CHAPITRE 17
Partie 1Comme je m'y attendais, je n'ai pu prendre que peu d'affaires avec moi dans le train. J'ai dû laisser le reste dans la voiture d'Ahmed. Après m'être excusée du dérangement, il m'a rassurée en me disant qu'il s'en occuperait. Je ne le remercierais jamais assez pour tout ce qu'il a fait pour moi. J'aimerais pouvoir lui dire que sa dette envers Teddy est largement remboursée à présent, mais ce n'est pas à moi de statuer sur ce genre de choses.
Nous voilà toutes les deux dans le train, tous les regards tournés vers nous. Il y a toujours aussi peu de monde, mais, visiblement, un chien dans le train, ce n'est pas si courant que ça. C'est peut-être parce que ce n'est pas n'importe quel chien. Presque aussi grande qu'un loup, la fourrure immaculée, elle est très impressionnante.

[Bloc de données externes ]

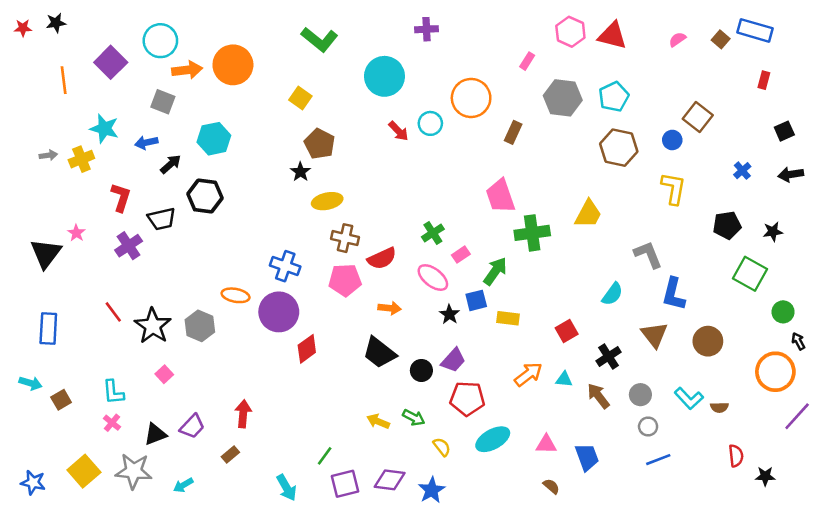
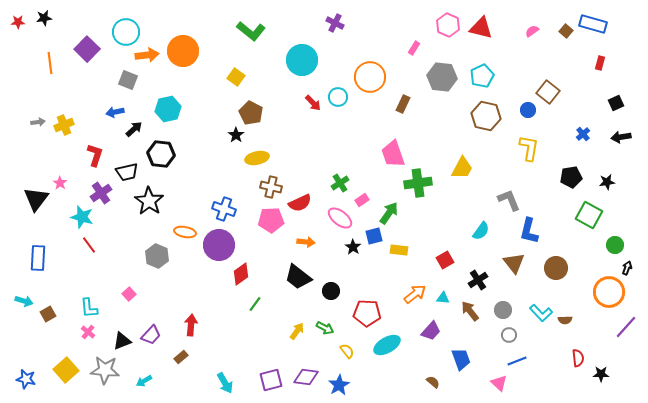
purple cross: (427, 29) -> (335, 23), turned 30
cyan star: (104, 129) -> (82, 217), moved
black star: (153, 326) -> (149, 201), moved
black arrow: (798, 341) -> (627, 268), turned 48
purple trapezoid: (453, 360) -> (431, 331), moved
yellow arrow: (378, 421) -> (297, 331), turned 102
pink triangle: (546, 444) -> (499, 383), moved, turned 42
green line: (325, 456) -> (255, 304), moved

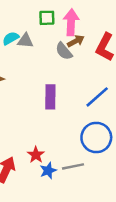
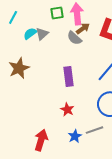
gray triangle: (25, 41) -> (42, 34), turned -40
red star: (36, 155) -> (67, 110), moved

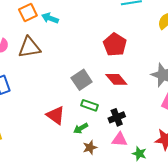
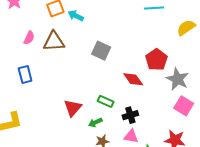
red pentagon: (115, 45) -> (156, 60), moved
gray square: (82, 80) -> (101, 51), moved, turned -36
red triangle: (56, 115) -> (73, 108), turned 30

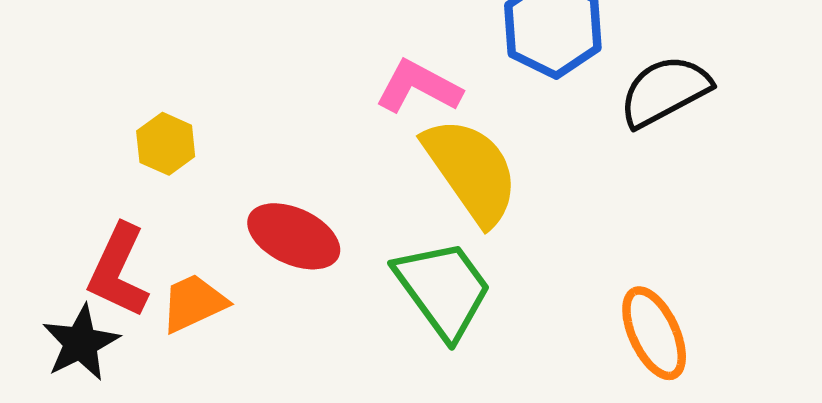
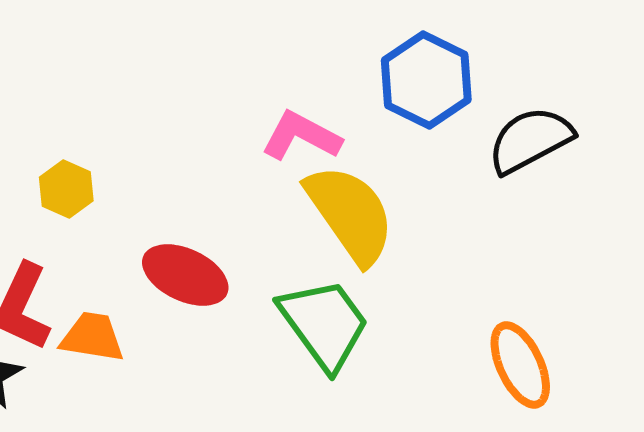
orange trapezoid: (194, 303) -> (92, 337), turned 34

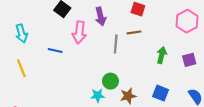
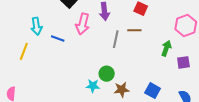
cyan arrow: (22, 33) -> (36, 26), moved
green arrow: (162, 55) -> (166, 48), moved
yellow line: (21, 68) -> (24, 51), turned 36

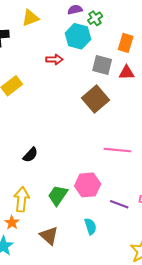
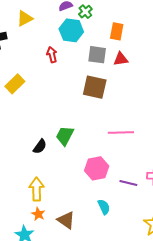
red arrow: (54, 59) -> (52, 55), turned -98
brown square: (96, 99) -> (95, 87), turned -30
green trapezoid: (58, 195) -> (65, 136), moved
orange star: (12, 223) -> (38, 214), moved

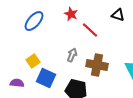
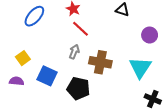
red line: (90, 30) -> (80, 29), moved
yellow square: (33, 61) -> (23, 58), moved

Ma tête ne doit pas aider à rassurer les passagers. Je n'ai pas dormi la nuit dernière, pour organiser ce voyage de dernière minute, et tous ces au revoir me retournent l'estomac. Je suis fatiguée, épuisée, triste... Triste pour Teddy. Le savoir dans cet état sans que je puisse y faire quoi que ce soit me rend malade. Il ne mérite pas ça. Comme son ami, je suppose...
Le voyage me laisse tout le temps de penser tandis que la tête de Chance repose tranquillement sur le siège à côté du mien.
Je prends conscience que, ce soir, je ne recevrai pas de message de la part de Teddy lorsque nous arriverons chez moi. Je ne serais plus au courant de ce qu'il s'est passé dans sa journée. Bien que je ne lisais plus ses messages depuis des semaines, maintenant que les choses ont été dites entre nous, je ressens ce besoin de savoir comment il va. Son état m'inquiète vraiment. J'espère qu'il parviendra à se retrouver en quittant Paris. J'espère qu'il aura toujours envie de me raconter ses journées, même si les prochaines à venir seront sans doute très sombres.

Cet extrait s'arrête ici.